“Did you look?” he whispered, his voice a low scrape, rough with need.
He dipped his head closer, his breath brushing the shell of her ear.
“Did you use those fucking green, green eyes to look at my body? My goddamned Adonis belt?”
Her breath hitched, just enough for him to feel it against his chest.
“Yes,” she said, steady but breathless. “I looked.”
She pulled back enough to meet his gaze, her voice quiet but fierce.
“I saw a man who was punishing himself. I saw a man who deserves rest. Who deserves a real conversation. Some...connection.” Her throat moved on the word, emotion climbing into her voice before she could stop it. “I saw pain. I saw loneliness. I saw someone who doesn’t know how to ask for help or is too afraid to try.” She blinked hard, fury and heartbreak tangling together. “That hurts my heart,” she said, voice breaking. “It makes me so angry I don’t even know at who. Just…angry because you matter, and you’re ripping yourself apart like it doesn’t count for anything.”
He blinked and took it in. Her words sank into him like rounds hitting soft flesh, slow and brutal.
“You are fucking killing me,” he said, voice thick.
He meant it.
He didn’t know what to call what was happening with Blair. It wasn’t lust. Lust was simple. Physical. Temporary. He knew how to handle that. Take it. Burn it off. Walk away.
This wasn’t leaving.
She stayed.
Under his skin. In his head. In the quiet moments when he wasn’t braced for impact.
That was the problem.
He was starting to count on her.
The sound of her voice. The way she gave him room without disappearing. The way she looked at him like she saw the damage and didn’t flinch. Like she expected more from him.
Like he could give it. Trust.
The word sat wrong in his chest.
He didn’t have the wiring for it. No training block. No internal map. Every version he’d known came with a trapdoor.
But she hadn’t pushed. Hadn’t lied. Hadn’t tried to pry him open.
She’d seen the cracks, and instead of exploiting them, she’d met them.

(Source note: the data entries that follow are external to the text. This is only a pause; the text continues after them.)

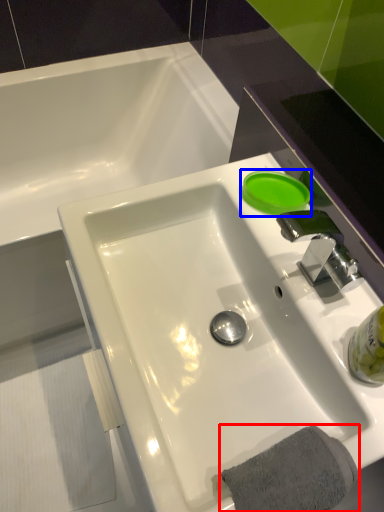 Question: Which of the following is the closest to the observer, bath towel (highlighted by a red box) or liquid (highlighted by a blue box)?

Choices:
 (A) bath towel
 (B) liquid

Answer: (A) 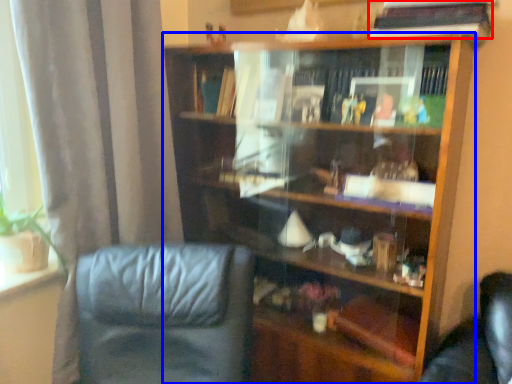 Question: Which object appears closest to the camera in this image, book (highlighted by a red box) or bookcase (highlighted by a blue box)?

Choices:
 (A) book
 (B) bookcase

Answer: (B) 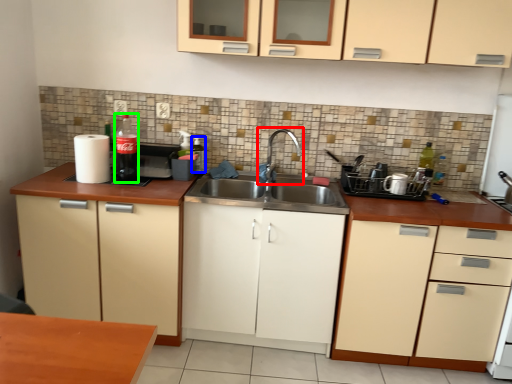 Question: Which object is positioned farthest from tap (highlighted by a red box)? Select from bottle (highlighted by a blue box) and bottle (highlighted by a green box).

Choices:
 (A) bottle
 (B) bottle

Answer: (B) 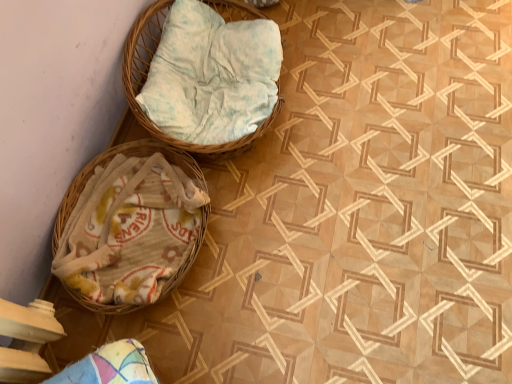 I want to click on vacant space to the right of white woven basket at left, which appears as the 1th basket when ordered from the bottom, so click(x=282, y=246). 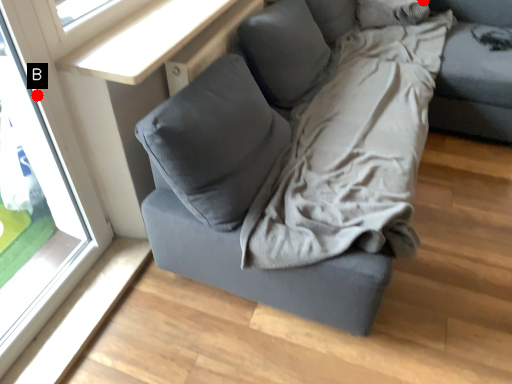 Question: Two points are circled on the image, labeled by A and B beside each circle. Among these points, which one is nearest to the camera?

Choices:
 (A) A is closer
 (B) B is closer

Answer: (B) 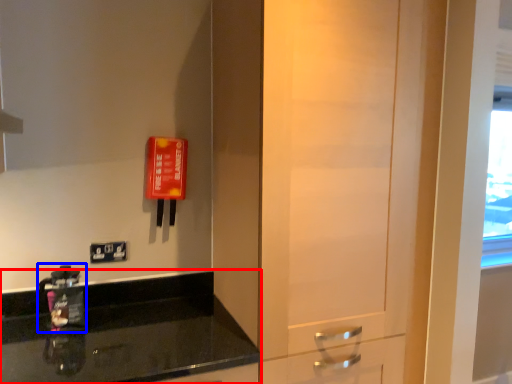 Question: Among these objects, which one is nearest to the camera, countertop (highlighted by a red box) or appliance (highlighted by a blue box)?

Choices:
 (A) countertop
 (B) appliance

Answer: (A) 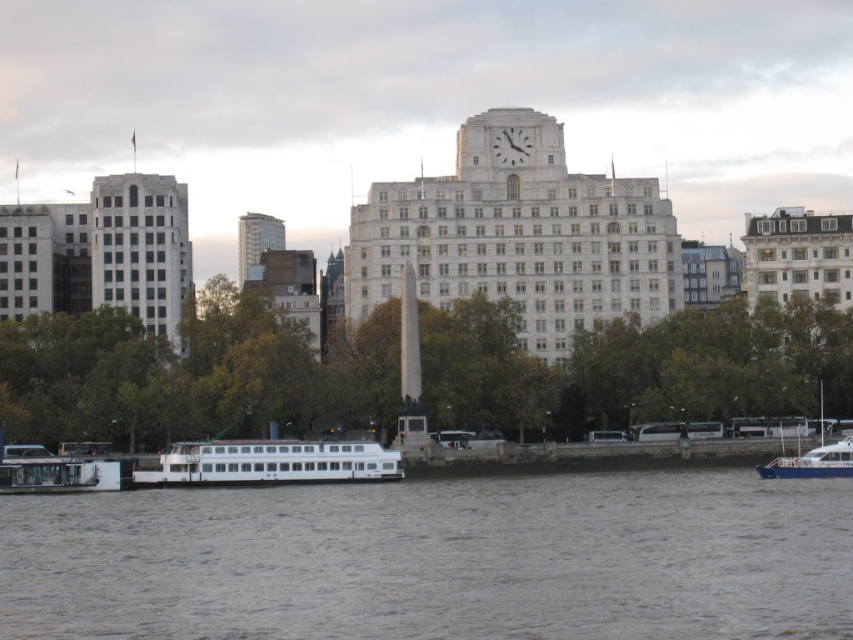 Question: Which is farther from the white glossy boat at center?

Choices:
 (A) gray water at lower center
 (B) green leafy tree at center

Answer: (A)

Question: Which of the following is the farthest from the observer?

Choices:
 (A) white glossy boat at lower left
 (B) white glossy boat at lower right

Answer: (B)

Question: Is gray water at lower center wider than white glossy boat at center?

Choices:
 (A) yes
 (B) no

Answer: (A)

Question: Does white glossy boat at center have a greater width compared to white glossy boat at lower left?

Choices:
 (A) no
 (B) yes

Answer: (B)

Question: Is green leafy tree at center positioned before white glossy boat at lower right?

Choices:
 (A) yes
 (B) no

Answer: (B)

Question: Which object is the farthest from the green leafy tree at center?

Choices:
 (A) white glossy boat at center
 (B) white glossy boat at lower right
 (C) gray water at lower center

Answer: (C) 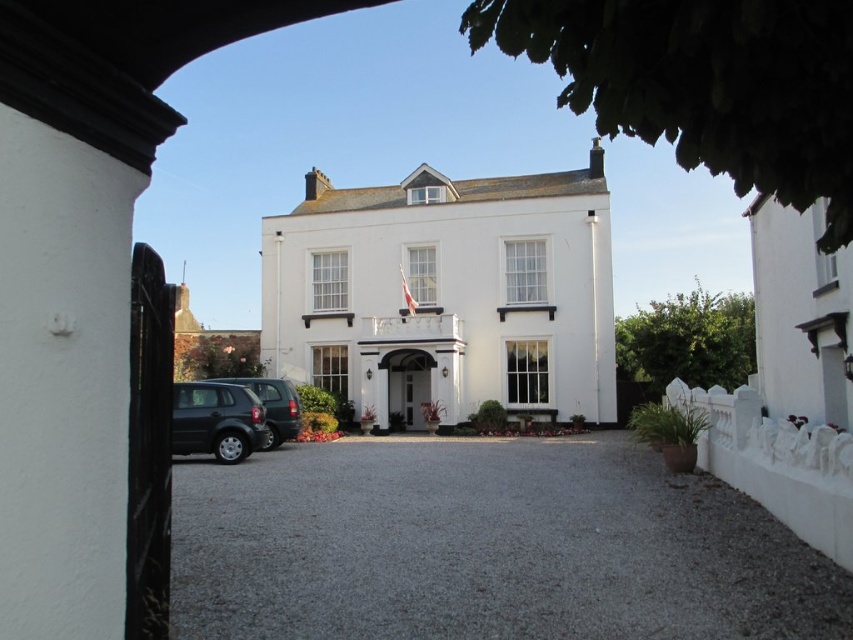 Question: Does satin black car at lower left appear under matte dark green suv at lower left?

Choices:
 (A) no
 (B) yes

Answer: (B)

Question: Which point is closer to the camera?

Choices:
 (A) gray gravel driveway at center
 (B) matte dark green suv at lower left

Answer: (A)

Question: Which point is farther to the camera?

Choices:
 (A) satin black car at lower left
 (B) matte dark green suv at lower left

Answer: (B)

Question: Is satin black car at lower left further to the viewer compared to matte dark green suv at lower left?

Choices:
 (A) no
 (B) yes

Answer: (A)

Question: Which point is closer to the camera?

Choices:
 (A) (280, 620)
 (B) (245, 445)
 (C) (250, 380)

Answer: (A)

Question: Can you confirm if gray gravel driveway at center is positioned above satin black car at lower left?

Choices:
 (A) yes
 (B) no

Answer: (B) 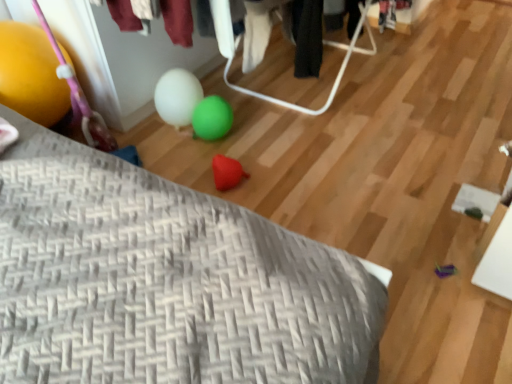 Locate an element on the screen. free space to the back side of rubber heart at center is located at coordinates (237, 151).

That unsettled him more than her anger ever could.
26
Sleeping Wind Ranch, Bear and Bailee Residence, Bonita, California
The mornings still began before dawn, but now they mucked stalls and groomed the animals before their run. Copper was a bundle of nervous energy that demanded to be worked hard, a perfect outlet for Fly’s restless grief. Than’s buckskin was a different challenge. Steady. Powerful. Demanding a focus that distracted even as it mirrored the turmoil in Than’s own mind.
They rode until their legs went numb, swam until salt burned their eyes, lifted until their muscles failed. They were still trying to outwork the pain.
It was still failing.
The exhaustion ran deeper now. Bone-deep. The kind sleep couldn’t touch. The nightmares, if anything, had grown sharper.
After a week of this, they woke to a quiet that felt wrong.